This historical frame of reference suggests a vivid context for the succeeding statements. Solon led to Cleisthenes, and to the formal establishment through further constitutional reform of ‘The Democracy’. Cleisthenes was followed by Marathon and Salamis. Victory over the Persians was followed by the Delian League and the rise of the Athenian empire, culminating in the Age of Pericles with its supreme confidence and its brilliant achievements. Democritus views the entire story and frames an explanation for it. It is a single political process set in motion when liberal political principles were originally applied. Once those precious ingredients were released, the vital dynamic consensus of a city came into being, not as a single mood but as a continuing and evolving energy. So were made possible the ‘mighty works’, ‘the execution and carrying through of great wars’ (item 15). The mechanism of civic strength and achievement lay not in individual leadership but in a happy race of men: when the city-state is managed prosperously, this means stability and success for all its members (item 16). He is looking now at the Periclean age in which he lived.
However, Democritus does not allow these historical glories to carry him over into some Hegelian vision of the corporate community. His analysis remains complex: consensus had been achieved in a competitive situation by the addition of non-competitive forces. Once achieved, it therefore cannot be viewed as becoming a static condition or even an ideal formula into which individual energies become absorbed. Itself produced by process, it releases further process; thus competition between individuals and groups continues, but now it does not go ‘beyond reason’ (item 17): men continue to seek power for themselves but within a formula set, not by custom law so much as the ‘utility of the commonwealth’. This is a rational criterion of civic good. Presumably therefore men had a capacity to envisage it and calculate it and in his psychology Democritus elsewhere explains that they have.
What is the total character of such a society? Has it a name? He names it himself in his summing up. ‘Poverty under democracy is better than any prosperity among the powerful (item 18). This reads like the sentiment of some man of Athens, say between 440 and 420. He was not a native son but he had come to Athens to live there. And like Herodotus in the same period he fell under Athens' spell. May this not help to illuminate the obscure chronology of his life? He was surely a spiritual son of the age of Pericles. It is also hard to avoid the conclusion that when Thucydides penned the Funeral Speech of Pericles he was expressing an intellectual debt to Democritus.

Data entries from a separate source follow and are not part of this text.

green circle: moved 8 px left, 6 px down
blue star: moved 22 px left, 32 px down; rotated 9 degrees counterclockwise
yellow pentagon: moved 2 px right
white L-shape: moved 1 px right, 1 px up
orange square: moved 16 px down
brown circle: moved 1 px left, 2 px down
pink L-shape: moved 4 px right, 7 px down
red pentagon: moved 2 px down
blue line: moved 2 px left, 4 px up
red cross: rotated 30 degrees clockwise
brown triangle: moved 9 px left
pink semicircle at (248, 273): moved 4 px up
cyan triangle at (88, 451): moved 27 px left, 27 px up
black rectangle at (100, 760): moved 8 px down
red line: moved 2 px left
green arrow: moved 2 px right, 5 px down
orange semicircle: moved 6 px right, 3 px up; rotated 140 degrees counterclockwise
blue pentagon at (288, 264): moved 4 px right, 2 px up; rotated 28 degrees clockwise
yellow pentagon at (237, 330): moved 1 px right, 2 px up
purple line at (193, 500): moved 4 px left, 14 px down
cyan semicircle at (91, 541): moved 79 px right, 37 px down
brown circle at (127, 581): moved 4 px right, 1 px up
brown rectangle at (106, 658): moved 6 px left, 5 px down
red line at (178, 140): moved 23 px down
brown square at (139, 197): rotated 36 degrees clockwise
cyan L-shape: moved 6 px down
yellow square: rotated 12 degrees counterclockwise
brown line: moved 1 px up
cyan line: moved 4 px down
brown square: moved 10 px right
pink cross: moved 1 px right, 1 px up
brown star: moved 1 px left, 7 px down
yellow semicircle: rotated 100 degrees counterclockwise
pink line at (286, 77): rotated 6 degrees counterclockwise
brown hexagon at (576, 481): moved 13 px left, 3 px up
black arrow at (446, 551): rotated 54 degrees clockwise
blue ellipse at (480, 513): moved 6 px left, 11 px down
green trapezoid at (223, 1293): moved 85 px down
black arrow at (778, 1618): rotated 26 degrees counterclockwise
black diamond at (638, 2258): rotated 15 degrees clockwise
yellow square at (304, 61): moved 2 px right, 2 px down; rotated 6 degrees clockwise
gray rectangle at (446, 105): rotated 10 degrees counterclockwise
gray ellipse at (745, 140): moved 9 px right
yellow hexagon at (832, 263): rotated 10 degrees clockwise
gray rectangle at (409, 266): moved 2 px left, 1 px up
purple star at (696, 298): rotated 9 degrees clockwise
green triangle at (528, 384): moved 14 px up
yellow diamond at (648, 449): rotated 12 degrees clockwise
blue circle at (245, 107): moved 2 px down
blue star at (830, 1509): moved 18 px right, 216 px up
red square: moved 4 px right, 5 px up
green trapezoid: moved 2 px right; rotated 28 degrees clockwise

If the philosopher turns to the age of Solon and after to explain the origin and behaviour of a liberal society, can his methodology as a theorist be defended as genetic and as consistent? To a modern mind, equipped with distinctions between sciences to which he was a stranger, it might seem that while he laid his foundations in anthropology and argued then deductively from a few principles, his superstructure is empirically derived from a quite recent and limited historical experience. This would recall a similar split in the thinking of Hobbes, where a deductive psychology is allied with Hobbes's present sense of the need to support absolute monarchy under given historical conditions. But for a thinker of the mid-fifth century b.c., the distinction between anthropology and history scarcely existed. The ancient times were in perspective foreshortened and their vast story of previous social development was telescoped into traditions of recent memory. Had not human history for Hesiod begun with the heroes of the Trojan war? Thus it is reasonable to assume that when Democritus says of compassion and the end of isolation that these arose ‘at that time when the powerful took upon themselves to pay toll’, etc., he is fitting the phenomena of the Solonic epoch into their genetic place in the anthropological story: here was a crucial stage in the advance from primitivism towards civilization. A science of man better equipped than his can afford to smile at the naïvety of such a foreshortening, but can it afford to dismiss his premiss that altruism has a historical basis?
19 [B254]
If inferior [citizens] proceed to the prerogatives of office
the more unfit they are when they proceed
the more negligible they become
and are filled with witlessness and overconfidence.
20 [B267]
The exercise of authority is by nature proper to the superior.
21 [B265A]
Men have better memories for errors than for successful
performance.
22 [B265B]
If [a trustee] restores a deposit
he need not expect to be [morally] approved.
If he default,
he can expect to have bad things said about him and done
to him.
It is just [to treat] anyone in authority in the same manner.
23 [B265C]
A man in authority is expected to perform well and not badly.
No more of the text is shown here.